Instructions for the task: Wherever "порта" shows up in the records below, copy the whole line.
--- Data supplied Enclosed Below ---
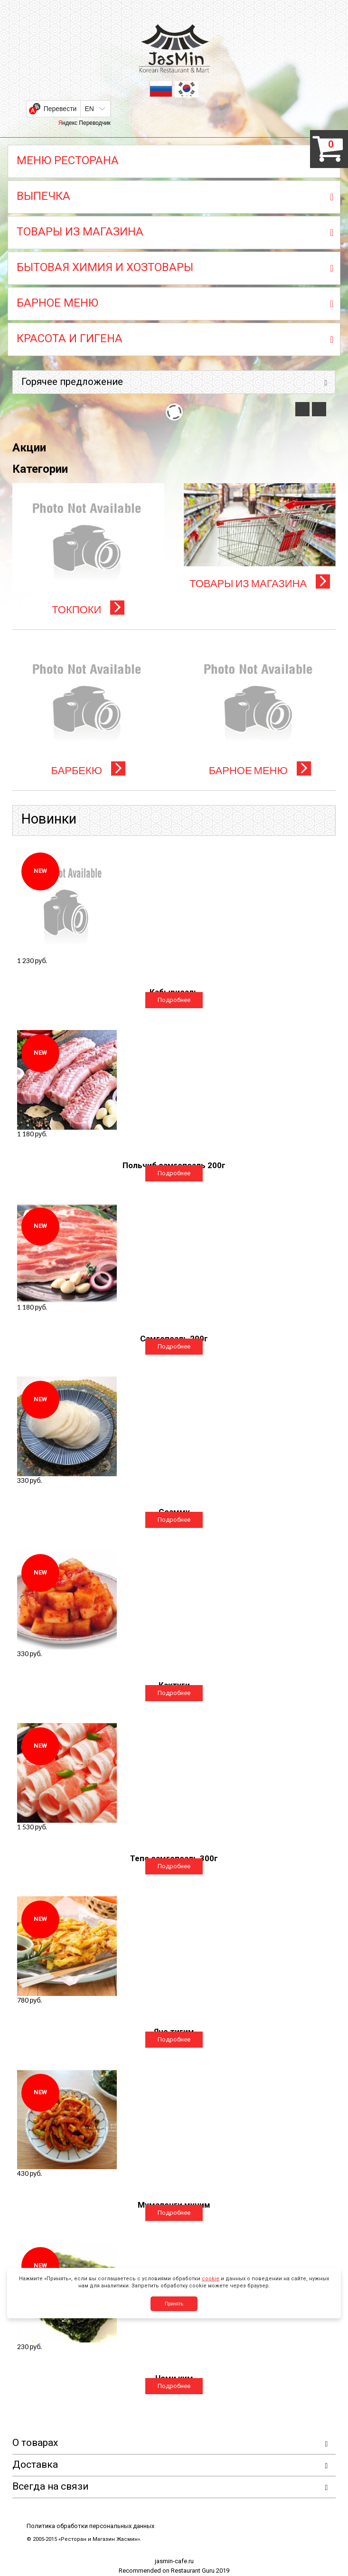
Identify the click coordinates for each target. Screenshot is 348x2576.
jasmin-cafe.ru (174, 2561)
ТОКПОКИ (88, 609)
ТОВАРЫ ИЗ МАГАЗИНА (259, 583)
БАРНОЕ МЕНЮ (260, 770)
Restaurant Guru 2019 (200, 2571)
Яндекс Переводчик (84, 123)
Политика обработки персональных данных (90, 2525)
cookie (210, 2279)
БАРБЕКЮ (88, 770)
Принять (174, 2303)
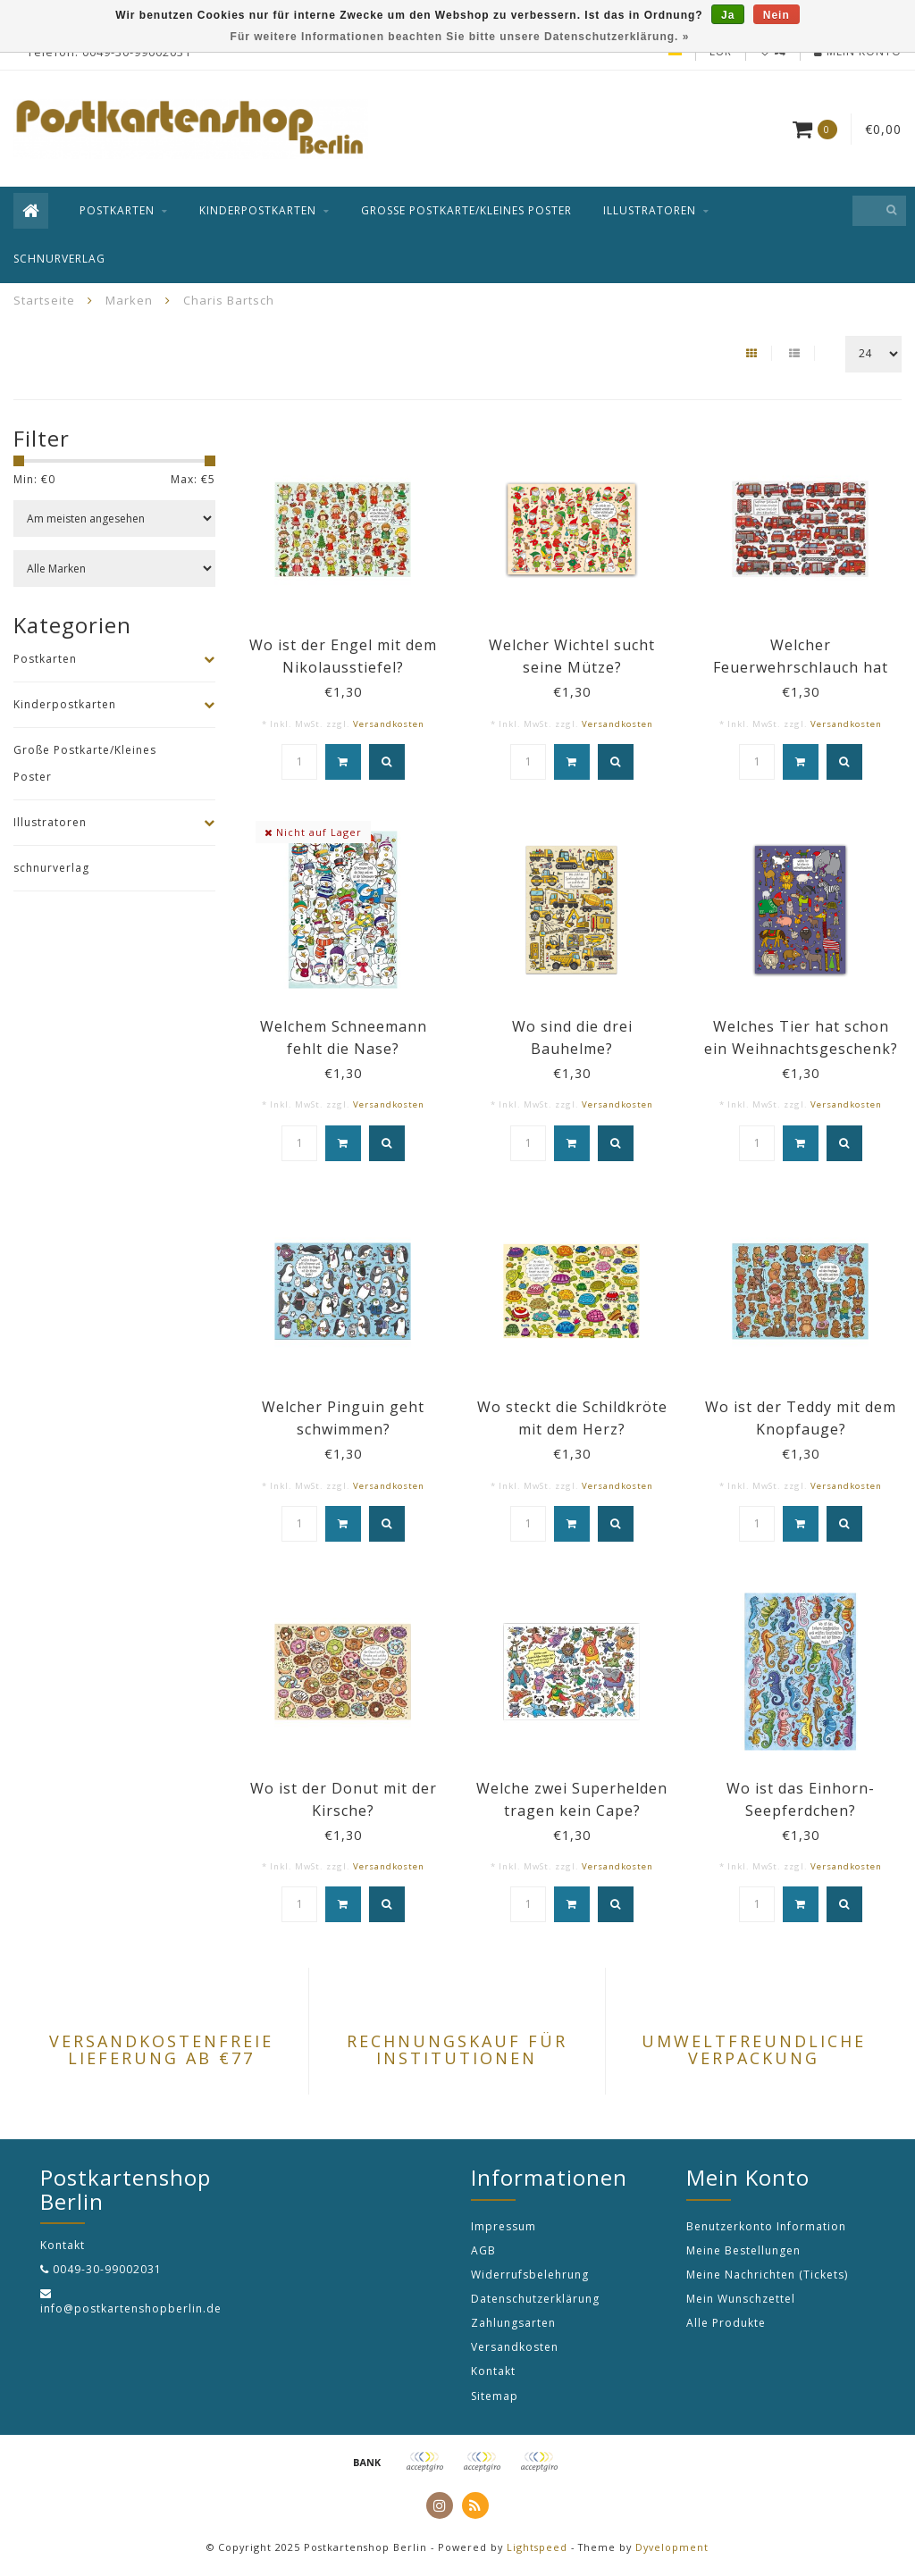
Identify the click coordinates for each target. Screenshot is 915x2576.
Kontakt (493, 2371)
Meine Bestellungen (743, 2250)
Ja (728, 15)
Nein (776, 15)
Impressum (503, 2226)
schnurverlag (59, 258)
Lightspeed (537, 2547)
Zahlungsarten (513, 2322)
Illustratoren (649, 210)
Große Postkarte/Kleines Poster (466, 210)
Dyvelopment (672, 2547)
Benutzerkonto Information (766, 2226)
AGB (483, 2250)
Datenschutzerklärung (535, 2298)
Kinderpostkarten (257, 210)
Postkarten (117, 210)
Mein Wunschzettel (740, 2298)
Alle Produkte (726, 2322)
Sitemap (494, 2396)
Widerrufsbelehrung (530, 2274)
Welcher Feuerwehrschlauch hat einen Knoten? (800, 667)
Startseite (44, 300)
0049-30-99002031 (107, 2269)
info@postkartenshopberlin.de (131, 2308)
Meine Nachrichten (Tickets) (767, 2274)
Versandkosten (388, 724)
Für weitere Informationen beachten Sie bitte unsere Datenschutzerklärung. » (460, 36)
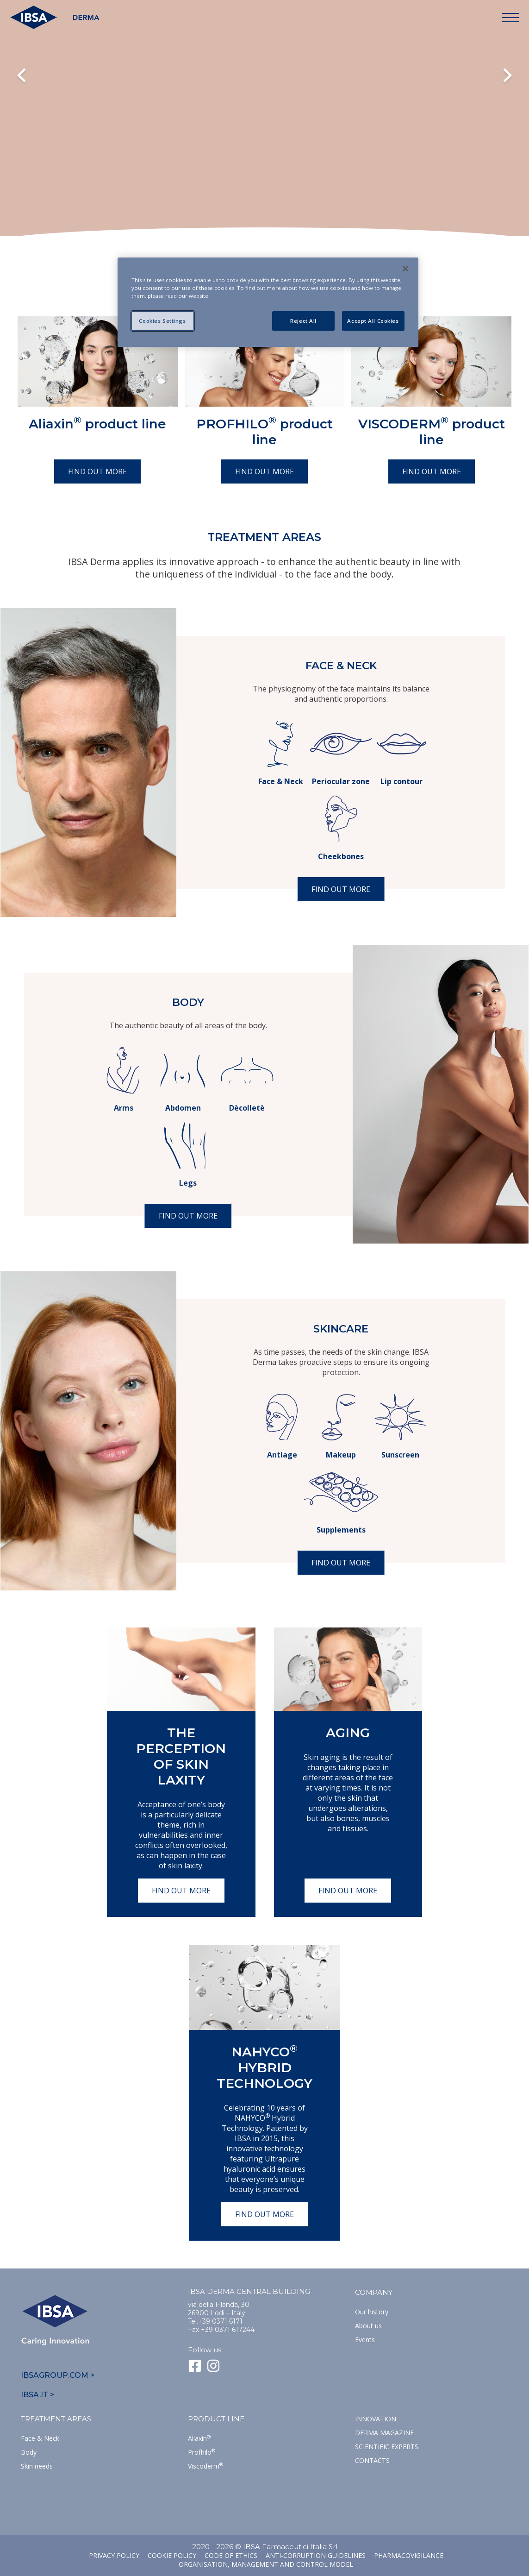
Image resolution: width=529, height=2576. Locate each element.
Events (365, 2339)
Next (507, 76)
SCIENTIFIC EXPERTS (386, 2446)
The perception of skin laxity (181, 1756)
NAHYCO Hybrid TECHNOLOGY (264, 2067)
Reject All (303, 320)
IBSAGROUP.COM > (57, 2375)
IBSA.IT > (37, 2394)
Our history (371, 2311)
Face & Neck (40, 2438)
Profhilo (201, 2452)
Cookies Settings (162, 320)
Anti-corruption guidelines (316, 2555)
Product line (216, 2418)
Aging (348, 1732)
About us (368, 2325)
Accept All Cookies (372, 320)
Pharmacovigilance (408, 2555)
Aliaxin (199, 2438)
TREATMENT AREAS (56, 2418)
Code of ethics (231, 2555)
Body (29, 2452)
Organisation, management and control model (266, 2564)
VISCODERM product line (431, 431)
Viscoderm (205, 2466)
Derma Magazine (384, 2432)
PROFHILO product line (264, 431)
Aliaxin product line (97, 424)
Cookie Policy (172, 2555)
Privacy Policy (114, 2555)
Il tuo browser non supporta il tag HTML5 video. (264, 135)
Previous (21, 76)
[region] (268, 302)
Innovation (375, 2418)
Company (373, 2292)
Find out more (97, 471)
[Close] (405, 268)
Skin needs (37, 2466)
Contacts (372, 2460)
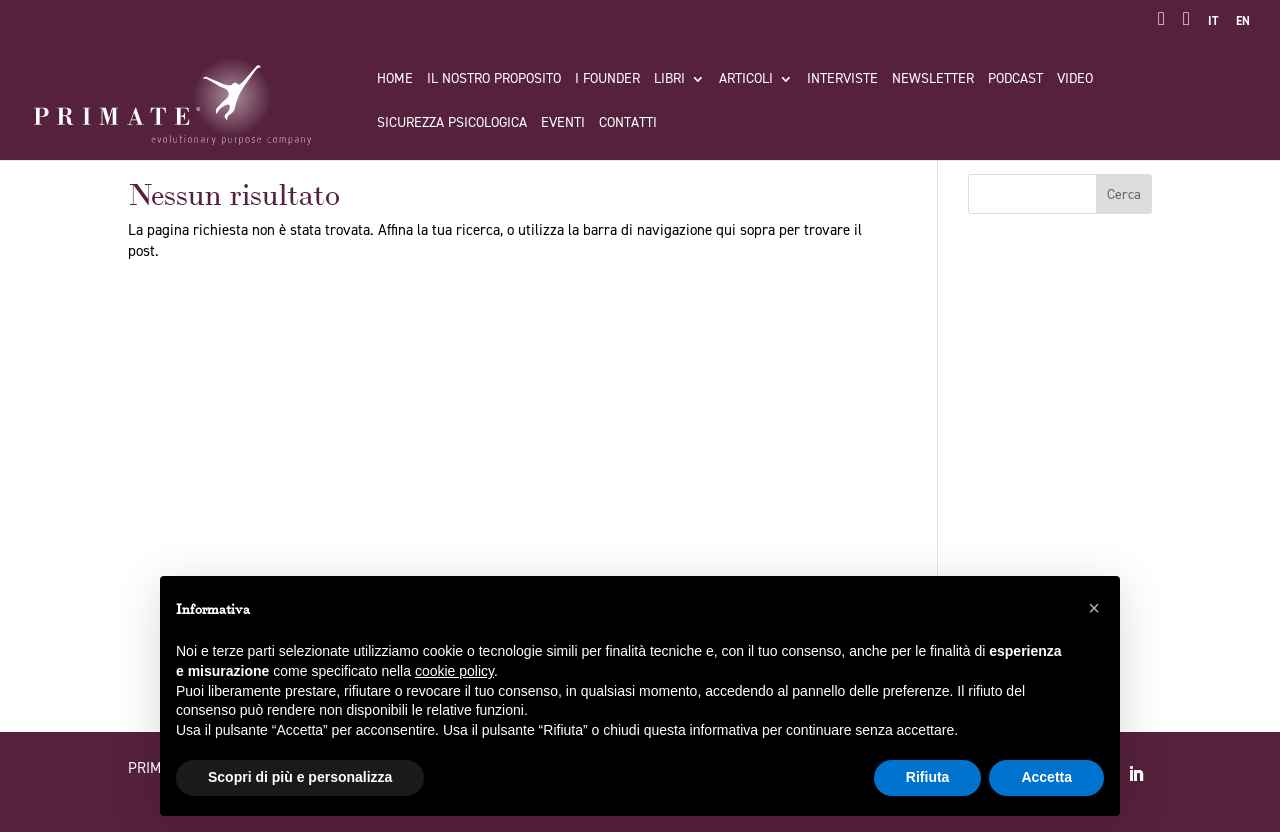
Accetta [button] (1046, 777)
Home (395, 80)
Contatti (628, 124)
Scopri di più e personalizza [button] (300, 777)
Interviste (842, 80)
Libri (669, 80)
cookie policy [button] (454, 671)
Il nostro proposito (494, 80)
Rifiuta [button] (928, 777)
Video (1075, 80)
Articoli (746, 80)
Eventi (563, 124)
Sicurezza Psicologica (452, 124)
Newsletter (933, 80)
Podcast (1015, 80)
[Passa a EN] (1243, 25)
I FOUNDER (607, 80)
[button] (1094, 608)
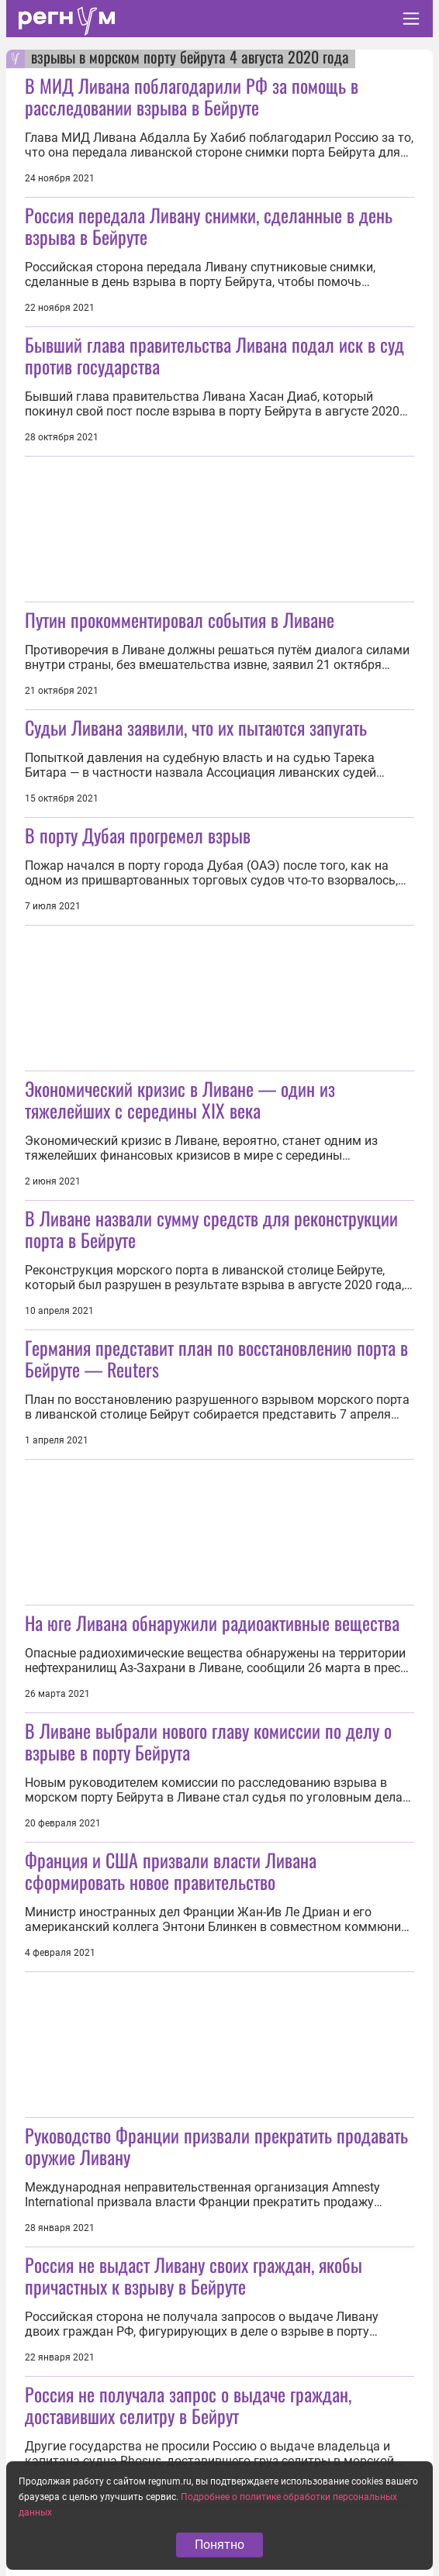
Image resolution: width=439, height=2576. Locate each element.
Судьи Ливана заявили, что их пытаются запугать (196, 727)
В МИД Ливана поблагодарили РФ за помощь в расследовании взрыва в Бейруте (191, 96)
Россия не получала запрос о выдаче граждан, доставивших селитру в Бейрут (188, 2404)
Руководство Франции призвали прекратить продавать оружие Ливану (216, 2146)
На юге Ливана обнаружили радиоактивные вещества (212, 1622)
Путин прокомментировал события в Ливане (179, 619)
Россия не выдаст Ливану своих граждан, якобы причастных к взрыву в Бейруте (193, 2275)
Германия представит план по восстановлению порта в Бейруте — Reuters (216, 1358)
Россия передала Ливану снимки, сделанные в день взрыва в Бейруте (208, 225)
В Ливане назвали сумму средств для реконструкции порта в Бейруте (211, 1229)
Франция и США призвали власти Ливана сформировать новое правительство (170, 1870)
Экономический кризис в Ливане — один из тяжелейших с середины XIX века (180, 1099)
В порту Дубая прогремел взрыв (138, 835)
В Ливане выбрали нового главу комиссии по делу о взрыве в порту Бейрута (208, 1741)
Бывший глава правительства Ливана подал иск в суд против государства (214, 355)
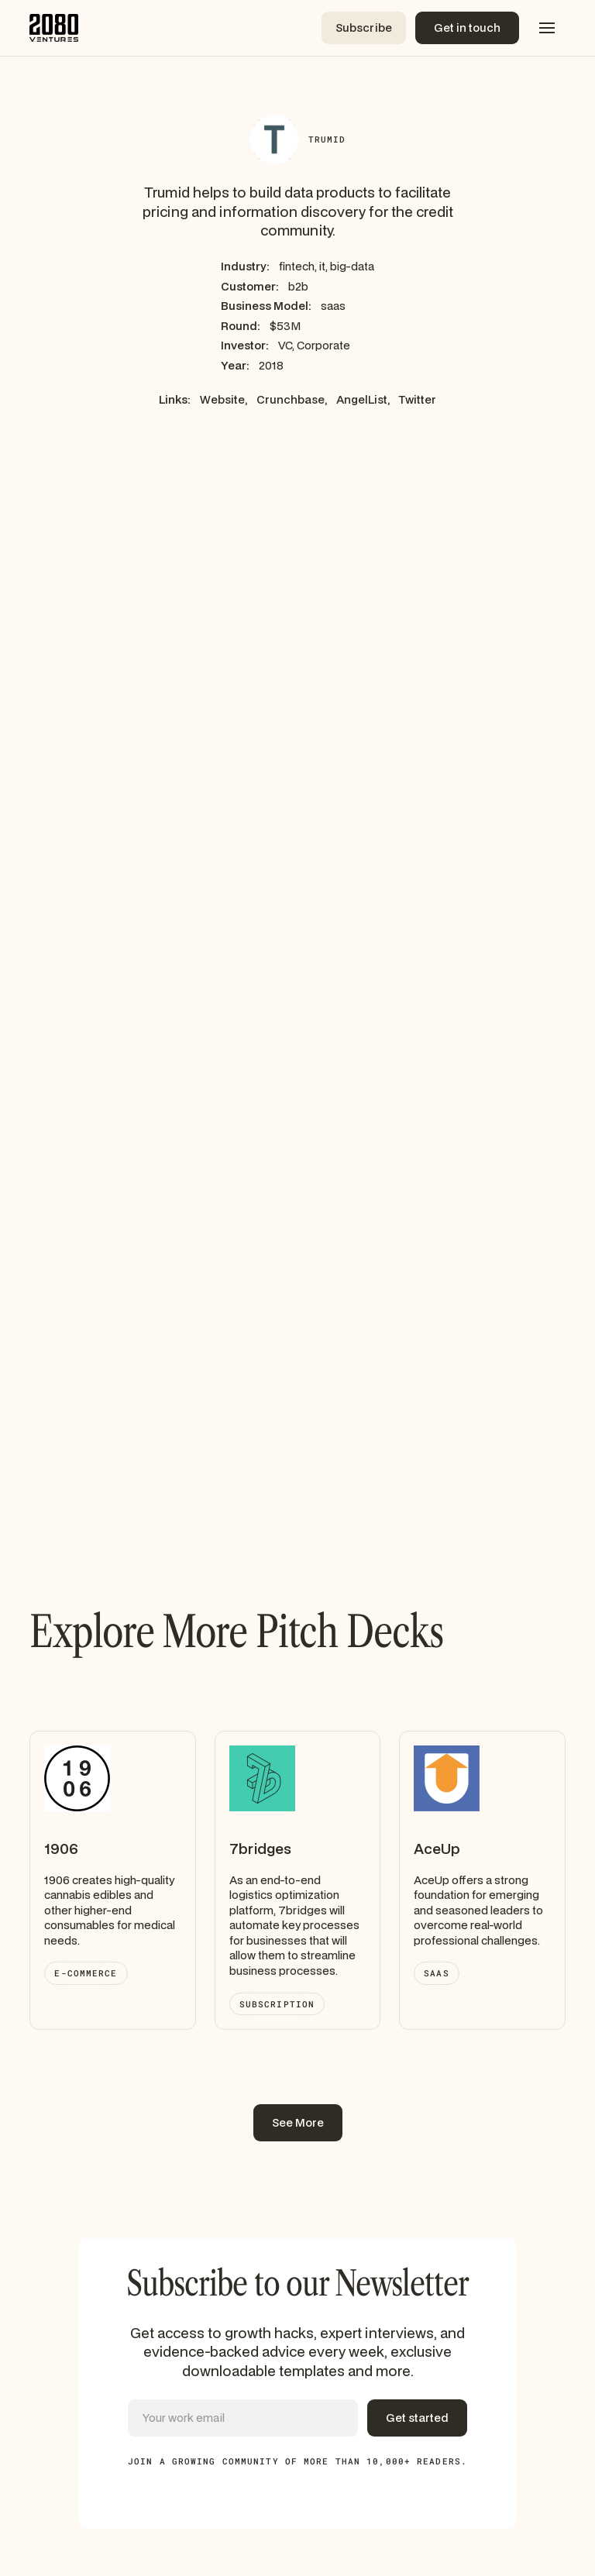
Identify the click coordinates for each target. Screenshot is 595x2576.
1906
--- End of Enclosed Data supplied ---
Solved problem:
Германия представит план по восстановлению порта в Бейруте — Reuters (216, 1358)
В Ливане назвали сумму средств для реконструкции порта в Бейруте (211, 1229)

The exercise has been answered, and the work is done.